LAB 10: Linear Regression

This lab demonstrates simple linear regression using exam scores data. We'll predict external exam scores based on internal exam scores.

# Import necessary libraries
import pandas as pd
from sklearn.model_selection import train_test_split
from sklearn.linear_model import LinearRegression
from sklearn.metrics import r2_score, mean_squared_error
import matplotlib.pyplot as plt

# Load and Explore Data
# Load the dataset
data = pd.read_csv("Exam.csv")
df = pd.DataFrame(data)

# Display the first few rows
print("Dataset preview:")
print(df.head())

# Prepare Features and Target
# Define features (X) and target (y)
X = df[["Internal exam"]]
y = df["External exam"]

# Split Data
# Split into training and testing sets
X_train, X_test, y_train, y_test = train_test_split(X, y, test_size=0.2, random_state=42)

# Train the Linear Regression Model
# Initialize and train the model
model = LinearRegression()
model.fit(X_train, y_train)

# Display model parameters
print(f"Model Intercept: {model.intercept_:.2f}")
print(f"Model Coefficient: {model.coef_[0]:.2f}")

# Make Predictions
# Predict on test data
y_pred = model.predict(X_test)

# Evaluate the Model
# Calculate R-squared and MSE
r2 = r2_score(y_test, y_pred)
mse = mean_squared_error(y_test, y_pred)

print(f"R-squared Score: {r2:.4f}")
print(f"Mean Squared Error: {mse:.2f}")

# Visualize Results
# Scatter plot of actual vs predicted values
plt.scatter(X_test, y_test, color="blue", label="Actual Data", alpha=0.7)
plt.plot(X_test, y_pred, color="red", label="Regression Line", linewidth=2)
plt.xlabel("Internal Exam Score")
plt.ylabel("External Exam Score")
plt.title("Linear Regression: Internal vs External Exam Scores")
plt.legend()
plt.grid(True, alpha=0.3)
plt.show()

Exercise 10: Linear Regression Analysis

Use Exam dataset, apply linear regression and analyse if internal marks increases by 1 unit, by how much does externals marks increases?

Plot the graph and give intercept and co-efficient values.

The code above demonstrates the implementation as described in the exercise.

Analysis and Interpretation

1. Mathematical Relationship

The relationship is defined by the equation:

$\text{External Marks} = (\text{Coefficient} \times \text{Internal Marks}) + \text{Intercept}$

2. Impact Analysis

• Coefficient (Slope): The coefficient value tells you exactly how much the external marks increase for every 1-unit increase in internal marks.

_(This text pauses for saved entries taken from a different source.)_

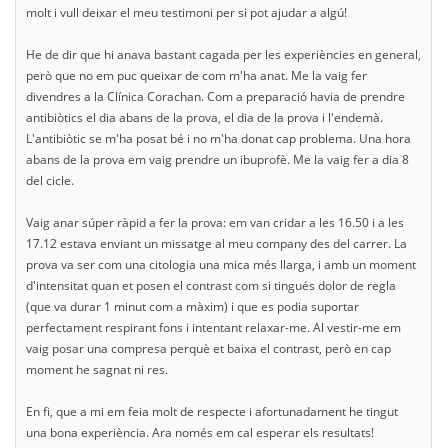
molt i vull deixar el meu testimoni per si pot ajudar a algú!
He de dir que hi anava bastant cagada per les experiències en general,
però que no em puc queixar de com m'ha anat. Me la vaig fer
divendres a la Clínica Corachan. Com a preparació havia de prendre
antibiòtics el dia abans de la prova, el dia de la prova i l'endemà.
L'antibiòtic se m'ha posat bé i no m'ha donat cap problema. Una hora
abans de la prova em vaig prendre un ibuprofè. Me la vaig fer a dia 8
del cicle.
Vaig anar súper ràpid a fer la prova: em van cridar a les 16.50 i a les
17.12 estava enviant un missatge al meu company des del carrer. La
prova va ser com una citologia una mica més llarga, i amb un moment
d'intensitat quan et posen el contrast com si tingués dolor de regla
(que va durar 1 minut com a màxim) i que es podia suportar
perfectament respirant fons i intentant relaxar-me. Al vestir-me em
vaig posar una compresa perquè et baixa el contrast, però en cap
moment he sagnat ni res.
En fi, que a mi em feia molt de respecte i afortunadament he tingut
una bona experiència. Ara només em cal esperar els resultats!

For example, if the coefficient is 0.85, it means that for every 1 additional mark a student gets in their internal exam, their predicted external mark increases by 0.85 units.

• Intercept: This is the predicted external score if the internal score were zero.

3. Model Fit

• R-squared Score: This value (ranging from 0 to 1) indicates how well the internal marks explain the variance in external marks. A score closer to 1 suggests a very strong predictive relationship.

• Visual Insight: The regression line represents the "best fit." The closer the blue dots (actual data) are to the red line (predictions), the more accurate the model is for this dataset.